Financial Times

February 11, 2013 6:36 pm

Spain gets into ring to protect bullfighting

By Miles Johnson in Madrid

Spain’s parliament is expected to declare bullfighting a protected national cultural pastime on Tuesday, stoking tensions with Catalonia where the sport is banned and raising questions about EU subsidies to the country’s struggling bull farmers.

The ruling centre right Popular party will urge lawmakers to back the measure, which could provide the legal basis to overrule existing bans on bullfighting in Catalonia and the Canary Islands.

Catalonia – the wealthy northern region that will hold areferendum on independence next year – staged its last bullfight in late 2011 after the region’s parliamentvoted to outlaw the sport . The Canary Islands banned the corrida in 1991.

Ahead of the vote the leftwing Catalan nationalist party Esquerra Republicana (ERC), which took second place in last year’s regional elections, has criticised what it argues are EU and Spanish government subsidies for rearing bulls, and for maintaining bullfighting rings across Spain.

“It is absolutely clear that the government wants to protect the funding of bullfighting across Spain, and to cancel whatever legislation is blocking it in Catalonia and the Canary Islands,” said Alfred Bosch, the spokesman for the ERC, which opposes the bill.

Currently Spanish farmers who use their land to cultivate fighting bulls receive EU subsidies under the Common Agricultural Policy, criticised by Catalan nationalist politicians as public funding of a sport they argue is cruel to animals.

The government’s move to reinforce the status of bullfighting comes as Spain’s bull rearing industry has come under economic pressure as a result of public spending cuts, which have forced town halls and councils to cut back on festivals featuring bullfights.
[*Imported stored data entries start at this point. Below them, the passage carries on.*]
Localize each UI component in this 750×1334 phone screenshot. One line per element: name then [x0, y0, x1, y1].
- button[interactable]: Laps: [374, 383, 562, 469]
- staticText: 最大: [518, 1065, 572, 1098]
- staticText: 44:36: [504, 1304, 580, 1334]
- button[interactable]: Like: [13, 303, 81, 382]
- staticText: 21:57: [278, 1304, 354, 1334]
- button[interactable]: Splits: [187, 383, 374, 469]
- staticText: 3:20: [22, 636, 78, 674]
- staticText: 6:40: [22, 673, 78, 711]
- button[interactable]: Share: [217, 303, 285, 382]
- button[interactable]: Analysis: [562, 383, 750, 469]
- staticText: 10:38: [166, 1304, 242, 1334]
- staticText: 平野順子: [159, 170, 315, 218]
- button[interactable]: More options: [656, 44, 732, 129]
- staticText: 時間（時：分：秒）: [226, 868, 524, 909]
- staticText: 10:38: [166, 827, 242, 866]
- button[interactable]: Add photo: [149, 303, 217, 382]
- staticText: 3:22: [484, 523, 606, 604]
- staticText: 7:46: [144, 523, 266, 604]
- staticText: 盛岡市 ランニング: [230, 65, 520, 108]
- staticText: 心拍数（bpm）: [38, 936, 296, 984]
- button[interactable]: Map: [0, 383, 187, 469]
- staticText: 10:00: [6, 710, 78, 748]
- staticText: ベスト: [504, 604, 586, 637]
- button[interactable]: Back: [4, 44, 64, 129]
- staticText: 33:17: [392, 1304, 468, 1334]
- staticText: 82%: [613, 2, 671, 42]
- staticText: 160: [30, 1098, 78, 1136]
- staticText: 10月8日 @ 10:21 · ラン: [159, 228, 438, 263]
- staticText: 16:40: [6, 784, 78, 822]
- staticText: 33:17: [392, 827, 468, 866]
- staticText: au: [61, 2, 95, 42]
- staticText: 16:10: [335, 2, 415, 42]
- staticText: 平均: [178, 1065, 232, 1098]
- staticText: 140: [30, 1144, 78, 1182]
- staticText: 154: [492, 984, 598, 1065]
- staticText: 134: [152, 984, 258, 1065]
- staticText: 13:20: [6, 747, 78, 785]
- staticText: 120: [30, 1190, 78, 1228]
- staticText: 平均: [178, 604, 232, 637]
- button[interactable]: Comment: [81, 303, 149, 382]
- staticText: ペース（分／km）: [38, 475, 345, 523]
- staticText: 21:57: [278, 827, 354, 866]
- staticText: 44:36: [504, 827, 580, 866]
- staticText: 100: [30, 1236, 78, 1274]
Bullfighting lobbies argue that subsidies are crucial to keep the sport economically viable.

A report drafted by the ERC into public funding for bullfighting in Spain estimates that almost €130m of European funding is provided each year to farmers rearing bulls.

A spokeswoman for the European Commission said the payments were “decoupled” from farmers’ production, meaning there were no direct bullfighting subsidies being paid for from European funds.
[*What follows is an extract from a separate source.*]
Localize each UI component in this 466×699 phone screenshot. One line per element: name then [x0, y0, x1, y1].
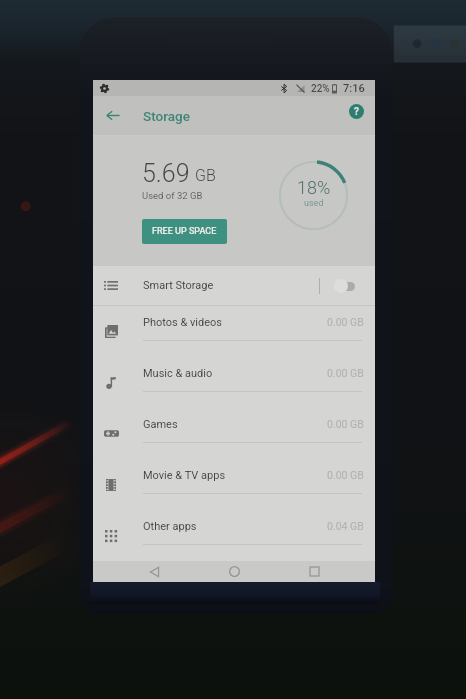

In December a Danish member of the European Parliament asked the commission whether subsidy payments that aided bullfighting through agricultural support or through the renovation of bullrings were against EU laws protecting animal rights.
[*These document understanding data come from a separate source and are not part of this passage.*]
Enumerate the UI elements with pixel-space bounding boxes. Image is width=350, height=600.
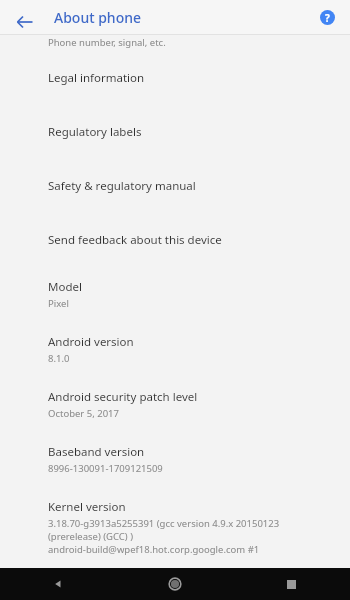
button[interactable]: Legal information	[0, 51, 350, 105]
button[interactable]: Back	[0, 568, 116, 600]
staticText: Send feedback about this device	[48, 232, 222, 248]
staticText: ?	[325, 11, 330, 25]
button[interactable]: Safety & regulatory manual	[0, 159, 350, 213]
staticText: Legal information	[48, 70, 145, 86]
staticText: Kernel version	[48, 499, 126, 515]
staticText: Pixel	[48, 297, 69, 310]
button[interactable]: Baseband version	[0, 432, 350, 487]
staticText: Android security patch level	[48, 389, 198, 405]
button[interactable]: Help	[316, 6, 338, 28]
staticText: Phone number, signal, etc.	[48, 36, 166, 49]
button[interactable]: Recent apps	[233, 568, 350, 600]
staticText: About phone	[54, 8, 142, 27]
button[interactable]: Kernel version	[0, 487, 350, 568]
staticText: October 5, 2017	[48, 407, 119, 420]
staticText: 3.18.70-g3913a5255391 (gcc version 4.9.x…	[48, 517, 280, 530]
staticText: Android version	[48, 334, 134, 350]
staticText: android-build@wpef18.hot.corp.google.com…	[48, 543, 260, 556]
button[interactable]: Phone number, signal, etc.	[0, 35, 350, 51]
button[interactable]: Send feedback about this device	[0, 213, 350, 267]
button[interactable]: Android version	[0, 322, 350, 377]
staticText: Model	[48, 279, 82, 295]
button[interactable]: Android security patch level	[0, 377, 350, 432]
staticText: (prerelease) (GCC) )	[48, 530, 133, 543]
staticText: Regulatory labels	[48, 124, 142, 140]
staticText: 8.1.0	[48, 352, 70, 365]
staticText: 8996-130091-1709121509	[48, 462, 163, 475]
staticText: Baseband version	[48, 444, 145, 460]
button[interactable]: Regulatory labels	[0, 105, 350, 159]
button[interactable]: Home	[116, 568, 233, 600]
button[interactable]: Back	[10, 7, 40, 37]
button[interactable]: Model	[0, 267, 350, 322]
staticText: Safety & regulatory manual	[48, 178, 196, 194]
Figures from the Popular party have regularly declared their support for the right to stage bullfights across Spain, with prime minister Mariano Rajoy and education and culture minister José Ignacio Wert voicing their opposition to bans.

The motion to declare bullfighting a protected national pursuit – bien de interés cultural – was placed before Spain’s parliament after the Catalan Bullfighting Federation gathered over 500,000 signatures across the country.

The chairman of Spain’s parliamentary committee on culture, Juan Manual Albendea, a representative of the Popular party, said this month that he hoped the motion would allow bullfighting to return to Catalonia.